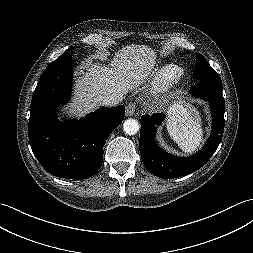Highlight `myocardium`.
I'll use <instances>...</instances> for the list:
<instances>
[{"instance_id":"obj_1","label":"myocardium","mask_w":253,"mask_h":253,"mask_svg":"<svg viewBox=\"0 0 253 253\" xmlns=\"http://www.w3.org/2000/svg\"><path fill=\"white\" fill-rule=\"evenodd\" d=\"M185 76L184 69L175 64L165 66L157 77V83L162 87H170L179 83Z\"/></svg>"}]
</instances>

* * * * * * *

# How to complete this task:
Among the entries above, count the lines that contain the word "instances" and give the number by itself.

# Answer below:
3